B. PRÉSERVER LES DROITS DES CRÉANCIERS ANTÉRIEURS

1. L'opposabilité de l'affectation aux créanciers antérieurs

Dans sa version initiale, le projet de loi prévoyait que la déclaration d'affectation du patrimoine professionnel n'était opposable qu'aux créanciers dont les droits étaient nés postérieurement à son enregistrement.

En conséquence, l'ensemble du patrimoine de l'entrepreneur, affecté et non affecté, demeurait le gage de l'ensemble des créanciers dont les droits étaient nés antérieurement à l'affectation, que ces droits aient ou non pour origine l'activité professionnelle, étant entendu qu'en tout état de cause les sûretés antérieurement constituées n'étaient pas remises en causes par l'affectation. Les créances en cours n'étaient pas concernées par l'affectation.

Cependant, l'Assemblée nationale a préféré prendre la position inverse, avec l'avis favorable du rapporteur de sa commission des affaires économiques, saisie au fond, Mme Laure de la Raudière, et malgré l'avis défavorable du Gouvernement.

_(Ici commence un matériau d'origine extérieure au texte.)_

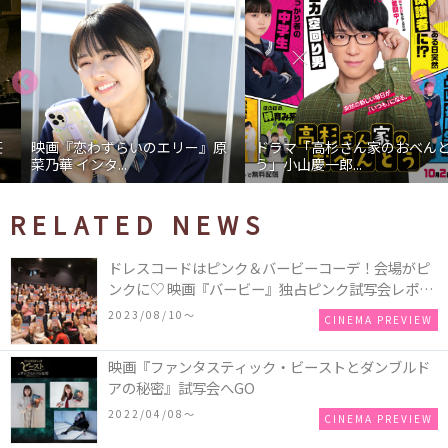
映画『恋わずらいのエリー』原
ドラマ「高杉さん家のおべんと
菜乃華 インタ...
う」小山慶一郎...
RELATED NEWS
ドレスコードはピンク＆バービーコーデ！会場がピ
ンクに♡ 映画『バービー』独占ピンク試写会レポー
トをお届け！
2023/08/10〜
CINEMA PREVIEW
映画『ファンタスティック・ビーストとダンブルド
アの秘密』試写会へGO
2022/04/08〜
CINEMA PREVIEW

Une telle disposition permettrait à un entrepreneur individuel de réduire unilatéralement et de façon imprévisible le gage de ses créanciers tant professionnels que personnels, sans droit d'opposition.

2. Un doute constitutionnel

On peut s'interroger sur la constitutionnalité d'une telle disposition au regard du principe de la liberté contractuelle, qui résulte de l'article 4 de la Déclaration des droits de l'homme et du citoyen de 1789, et du droit, reconnu par le Conseil constitutionnel, au maintien de l'économie des conventions légalement conclues, qui en découle. Récemment encore, dans sa décision n° 2009-592 DC du 19 novembre 2009 portant sur la loi relative à l'orientation et à la formation professionnelle tout au long de la vie, le Conseil a rappelé son considérant de principe en la matière, selon lequel « le législateur ne saurait porter aux contrats légalement conclus une atteinte qui ne soit justifiée par un motif d'intérêt général suffisant sans méconnaître les exigences résultant des articles 4 et 16 de la Déclaration de 1789 ».

L'opposabilité de l'affectation aux créanciers antérieurs et donc aux contrats en cours porterait manifestement atteinte aux contrats conclus entre ceux-ci et les entrepreneurs individuels à responsabilité limitée, sans que l'on soit assuré que la seule protection du patrimoine personnel des entrepreneurs puisse nécessairement constituer un motif d'intérêt général suffisant.

Votre commission a estimé qu'il existait un doute constitutionnel.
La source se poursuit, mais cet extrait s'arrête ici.